Goldfish perspective What does the world look like from the Goldfish point of view, from inside a spherical aquarium? 
If our eyes were inside, would we be able to see the straight lines, focus on different objects and what would a light point source looks like?
(elaborate on the curvatures, with or without the flat water above)
 A: The only weird effect from inside the bowl will be total internal reflection from the glass-air interface. This is what causes the distinctive fisheye effect when looking at a water-air interface from underwater, where you see the full $2\pi$ steradians of the air half-space concentrated on a smaller disk on the surface. There is significant distortion in this case, but only for objects outside the water.
But having a spherical bowl would actually lessen, rather than increase, this effect, and a fish located at the exact center of the bowl would not see any of it, as it would be looking perpendicular to the glass-air interface in every direction.
EDIT
If the glass is sufficiently thin, it will have a negligible refraction effect, since the refraction angle of the ray entering the glass, and the incidence angle of that same ray leaving the glass will be virtually the same, and their effects cancel out when applying Snell's law twice.
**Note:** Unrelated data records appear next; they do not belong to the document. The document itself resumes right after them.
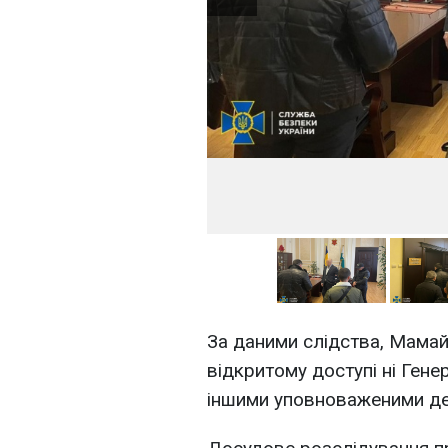
За даними слідства, Мамай
відкритому доступі ні Гене
іншими уповноваженими д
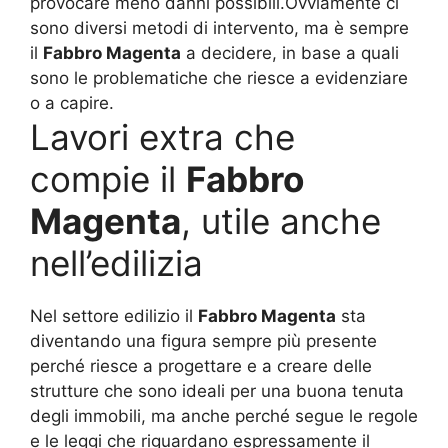
provocare meno danni possibili.Ovviamente ci
sono diversi metodi di intervento, ma è sempre
il
Fabbro Magenta
a decidere, in base a quali
sono le problematiche che riesce a evidenziare
o a capire.
Lavori extra che
compie il
Fabbro
Magenta
, utile anche
nell’edilizia
Nel settore edilizio il
Fabbro Magenta
sta
diventando una figura sempre più presente
perché riesce a progettare e a creare delle
strutture che sono ideali per una buona tenuta
degli immobili, ma anche perché segue le regole
e le leggi che riguardano espressamente il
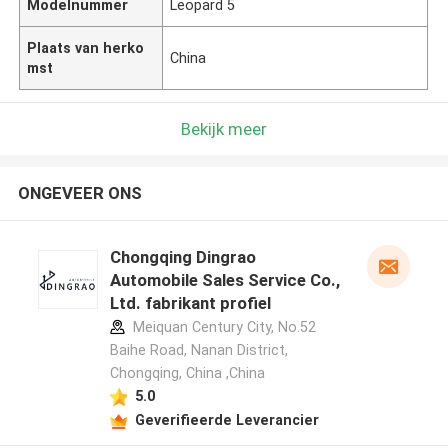
Modelnummer
Leopard 5
Plaats van herko
China
mst
Bekijk meer
ONGEVEER ONS
Chongqing Dingrao
Automobile Sales Service Co.,
Ltd. fabrikant profiel
Meiquan Century City, No.52
Baihe Road, Nanan District,
Chongqing, China ,China
5.0
Geverifieerde Leverancier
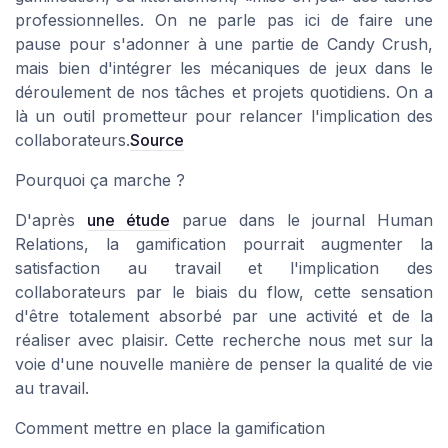
professionnelles. On ne parle pas ici de faire une
pause pour s'adonner à une partie de Candy Crush,
mais bien d'intégrer les mécaniques de jeux dans le
déroulement de nos tâches et projets quotidiens. On a
là un outil prometteur pour relancer l'implication des
collaborateurs.
Source
Pourquoi ça marche ?
D'après
une étude
parue dans le journal Human
Relations, la gamification pourrait augmenter la
satisfaction au travail et l'implication des
collaborateurs par le biais du flow, cette sensation
d'être totalement absorbé par une activité et de la
réaliser avec plaisir. Cette recherche nous met sur la
voie d'une nouvelle manière de penser la qualité de vie
au travail.
Comment mettre en place la gamification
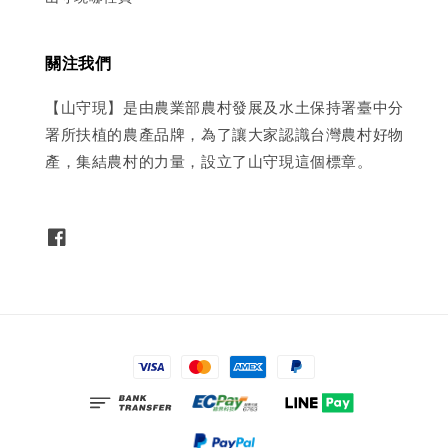
關注我們
【山守現】是由農業部農村發展及水土保持署臺中分
署所扶植的農產品牌，為了讓大家認識台灣農村好物
產，集結農村的力量，設立了山守現這個標章。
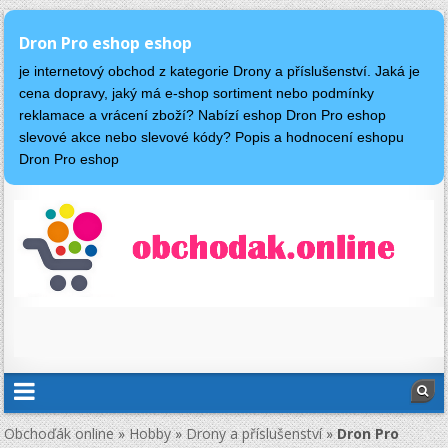
Dron Pro eshop eshop
je internetový obchod z kategorie Drony a příslušenství. Jaká je
cena dopravy, jaký má e-shop sortiment nebo podmínky
reklamace a vrácení zboží? Nabízí eshop Dron Pro eshop
slevové akce nebo slevové kódy? Popis a hodnocení eshopu
Dron Pro eshop
Obchoďák online
»
Hobby
»
Drony a příslušenství
»
Dron Pro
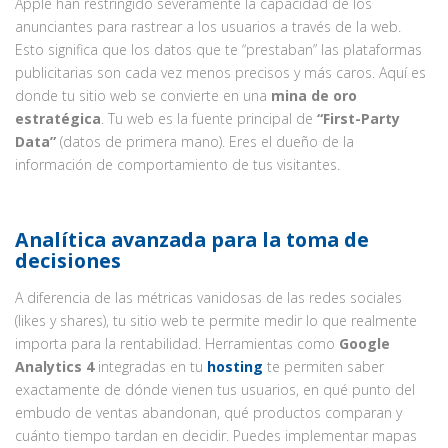
Apple han restringido severamente la capacidad de los
anunciantes para rastrear a los usuarios a través de la web.
Esto significa que los datos que te “prestaban” las plataformas
publicitarias son cada vez menos precisos y más caros. Aquí es
donde tu sitio web se convierte en una
mina de oro
estratégica
. Tu web es la fuente principal de
“First-Party
Data”
(datos de primera mano). Eres el dueño de la
información de comportamiento de tus visitantes.
Analítica avanzada para la toma de
decisiones
A diferencia de las métricas vanidosas de las redes sociales
(likes y shares), tu sitio web te permite medir lo que realmente
importa para la rentabilidad. Herramientas como
Google
Analytics 4
integradas en tu
hosting
te permiten saber
exactamente de dónde vienen tus usuarios, en qué punto del
embudo de ventas abandonan, qué productos comparan y
cuánto tiempo tardan en decidir. Puedes implementar mapas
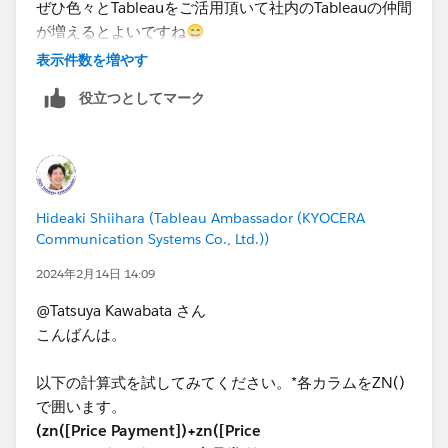
ぜひ色々とTableauをご活用頂いて社内のTableauの仲間
が増えるとよいですね😄
表示件数を増やす
役立つとしてマーク
Hideaki Shiihara (Tableau Ambassador (KYOCERA
Communication Systems Co., Ltd.))
2024年2月14日 14:09
@Tatsuya Kawabata さん
こんばんは。
以下の計算式を試してみてください。*各カラムをZN()
で囲います。
(zn([Price Payment])+zn([Price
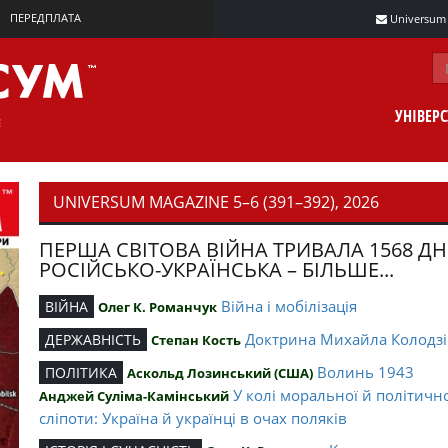
ПЕРЕДПЛАТА
Universum m
УНІВЕР
UNIVERSUM MAGAZINE 5–6 (391–392), 2026
ПЕРША СВІТОВА ВІЙНА ТРИВАЛА 1568 ДН
РОСІЙСЬКО-УКРАЇНСЬКА – БІЛЬШЕ...
Війна і мобілізація
ВІЙНА
Олег К. Романчук
Доктрина Михайла Колодзі
ДЕРЖАВНІСТЬ
Степан Кость
Волинь 1943
ПОЛІТИКА
Аскольд Лозинський (США)
У колі моральної й політичн
Анджей Суліма-Камінський
сліпоти: Україна й українці в очах поляків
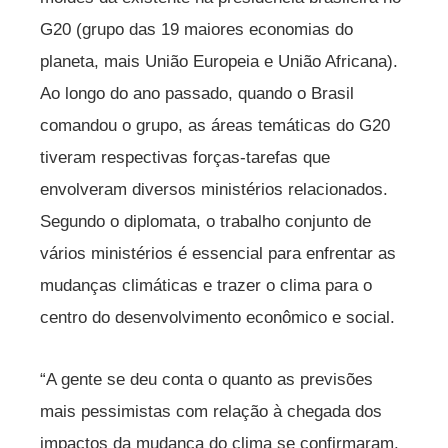
G20 (grupo das 19 maiores economias do
planeta, mais União Europeia e União Africana).
Ao longo do ano passado, quando o Brasil
comandou o grupo, as áreas temáticas do G20
tiveram respectivas forças-tarefas que
envolveram diversos ministérios relacionados.
Segundo o diplomata, o trabalho conjunto de
vários ministérios é essencial para enfrentar as
mudanças climáticas e trazer o clima para o
centro do desenvolvimento econômico e social.
“A gente se deu conta o quanto as previsões
mais pessimistas com relação à chegada dos
impactos da mudança do clima se confirmaram.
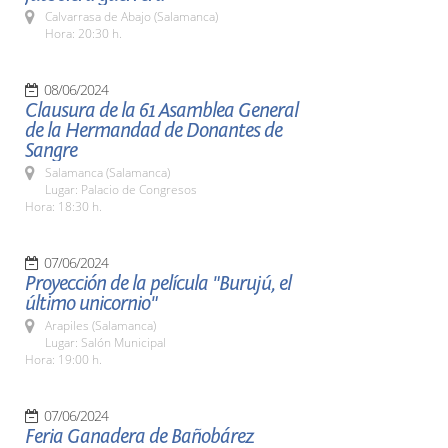
Calvarrasa de Abajo (Salamanca)
Hora: 20:30 h.
08/06/2024
Clausura de la 61 Asamblea General
de la Hermandad de Donantes de
Sangre
Salamanca (Salamanca)
Lugar: Palacio de Congresos
Hora: 18:30 h.
07/06/2024
Proyección de la película "Burujú, el
último unicornio"
Arapiles (Salamanca)
Lugar: Salón Municipal
Hora: 19:00 h.
07/06/2024
Feria Ganadera de Bañobárez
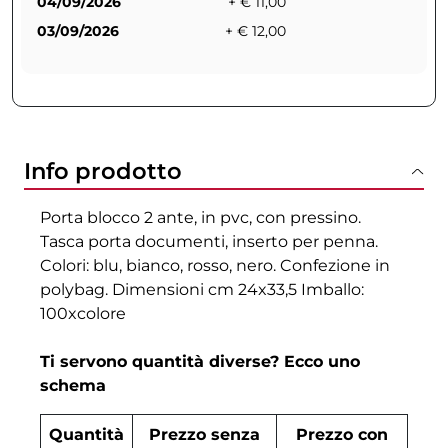
04/09/2026
+ € 11,00
03/09/2026
+ € 12,00
Info prodotto
Porta blocco 2 ante, in pvc, con pressino.
Tasca porta documenti, inserto per penna.
Colori: blu, bianco, rosso, nero. Confezione in
polybag. Dimensioni cm 24x33,5 Imballo:
100xcolore
Ti servono quantità diverse? Ecco uno
schema
Quantità
Prezzo senza
Prezzo con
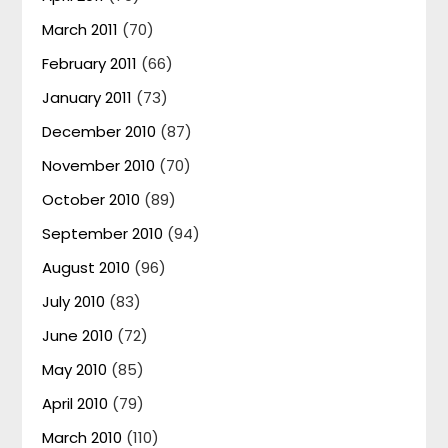
March 2011
(70)
February 2011
(66)
January 2011
(73)
December 2010
(87)
November 2010
(70)
October 2010
(89)
September 2010
(94)
August 2010
(96)
July 2010
(83)
June 2010
(72)
May 2010
(85)
April 2010
(79)
March 2010
(110)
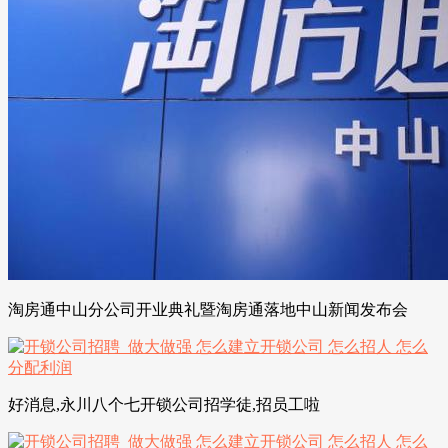
淘房通中山分公司开业典礼暨淘房通落地中山新闻发布会
好消息,永川八个七开锁公司招学徒,招员工啦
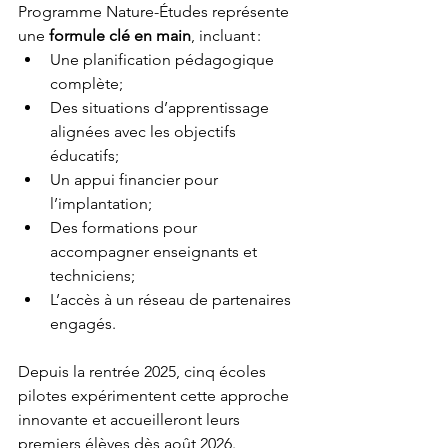
Programme Nature-Études représente 
une 
formule clé en main
, incluant :
Une planification pédagogique 
complète;
Des situations d’apprentissage 
alignées avec les objectifs 
éducatifs;
Un appui financier pour 
l’implantation;
Des formations pour 
accompagner enseignants et 
techniciens;
L’accès à un réseau de partenaires 
engagés.
Depuis la rentrée 2025, cinq écoles 
pilotes expérimentent cette approche 
innovante et accueilleront leurs 
premiers élèves dès août 2026.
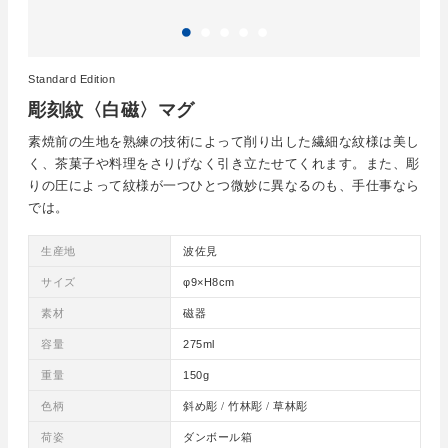
Standard Edition
彫刻紋〈白磁〉マグ
素焼前の生地を熟練の技術によって削り出した繊細な紋様は美し
く、茶菓子や料理をさりげなく引き立たせてくれます。また、彫
りの圧によって紋様が一つひとつ微妙に異なるのも、手仕事なら
では。
生産地
波佐見
サイズ
φ9×H8cm
素材
磁器
容量
275ml
重量
150g
色柄
斜め彫 / 竹林彫 / 草林彫
荷姿
ダンボール箱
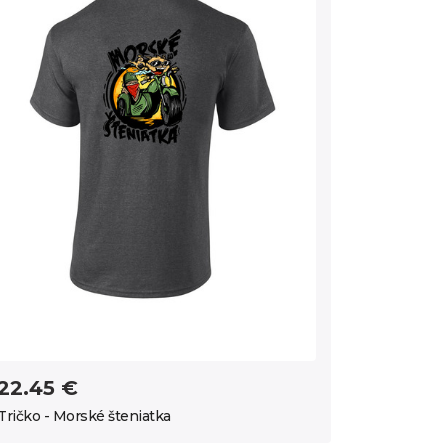
22.45 €
Tričko - Morské šteniatka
So optically this is the same as being inside a sphere of water floating in space. Lets say this sphere has radius $r$, and we are looking at the water air interface from a distance $x$.
A point on the sphere that we see $\varphi$ degrees away from the normal, would be seen at an angle $\sin \theta = \frac{r}{x} \tan \varphi$ from the center of the sphere, and the angle between a ray with angle $\varphi$ and the normal to the interface will be $\theta_3 = \varphi - \theta$. The same ray in air will have angle with the normal calculated from Snell's law, $\sin \theta_1 = \frac{n_3}{n_1} \sin \theta_3$.
If you do the paraxial approximation, and take first order approximations for all trigonometric functions, you eventually get that, when looking with a small angle $\varphi$ from the normal, you are actually seeing light coming from an angle $\varphi'$ that can be calculated as:
$$\varphi' = \varphi (n - \frac{x}{r} n + \frac{x}{r})$$
where $n=\frac{n_3}{n_1} = 1.33$ for water.
So if you are really close to the glass, you will see things outside smaller than they are, by a factor of $\frac{1}{n} = 0.75$, if you are at the center of the bowl you will see everything undistorted, and if you are looking across the whole bowl, you will see things magnified by a factor of $\frac{1}{2-n} = 1.5$.